600g Oluolu Pound’ol Iyan (dry yam flour)
1 l of boiling water
Pour 900 ml of water into a pot, bring to the boil and sprinkle the yam powder on top. Add flour to make a dough. Keep stirring to incorporate the yam powder and cook, uncovered, until you get the dough you want (this should be like a thin dough). When you reach this stage, pour 100ml of water on the dough, cover the pot, reduce the heat as much as possible and let it stand for a few minutes.
Toss the dough with a sturdy wooden spatula until you reach the desired consistency and serve with the stew. I know yam flour is not available outside of Africa, but you can substitute corn flour, millet flour or cassava. Everything will work in this recipe.
To serve with your Iyan you need a stew.

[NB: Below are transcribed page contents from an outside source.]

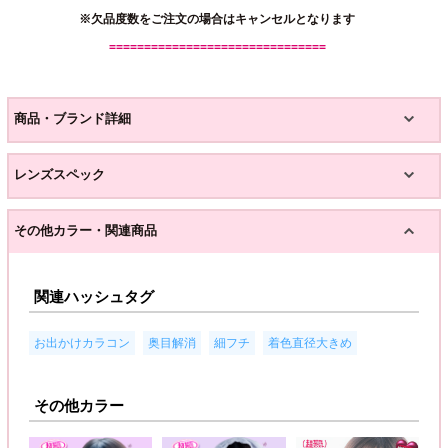
※欠品度数をご注文の場合はキャンセルとなります
===============================
商品・ブランド詳細
レンズスペック
その他カラー・関連商品
関連ハッシュタグ
,
,
,
お出かけカラコン
奥目解消
細フチ
着色直径大きめ
その他カラー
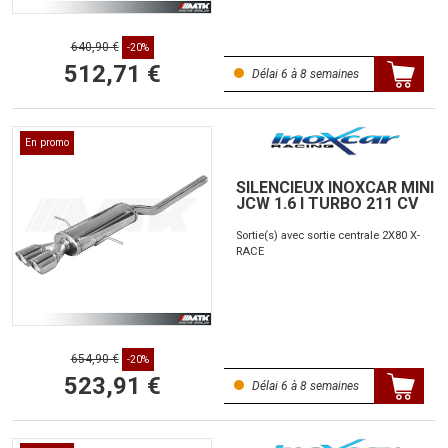
640,90 €
-20%
512,71 €
Délai 6 à 8 semaines
En promo
SILENCIEUX INOXCAR MINI
JCW 1.6 I TURBO 211 CV
Sortie(s) avec sortie centrale 2X80 X-
RACE
654,90 €
-20%
523,91 €
Délai 6 à 8 semaines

Here are some vegetable starters to go with Fufu Iyam:
Greens and Green Peppers
1 onion, finely chopped
1 garlic clove, finely chopped
4 hot peppers, cut into paste
2 green peppers, seeded and chopped
2 ripe tomatoes, chopped
900g leafy greens (such as spinach, cassava greens, kale, collard greens, mustard greens etc.) drained and cooked
salt, black pepper and cayenne pepper to taste
120 ml of vegetable oil
To make this Liberian dish, you need to mash onions, garlic, chillies and tomatoes together in a pestle and mortar to make a paste (you can leave out the chillies if you want).
Heat the oil in a large pot and add the remaining onion and saute for a few minutes before adding the tomato and chilli paste. Fry for a few minutes and add the vegetables and 60ml water. Reduce heat to simmer and cover. Add the peanuts and stir, season and reduce the heat as much as possible. Continue cooking and stirring until the sauce is smooth and serve with Iyan or FuFu.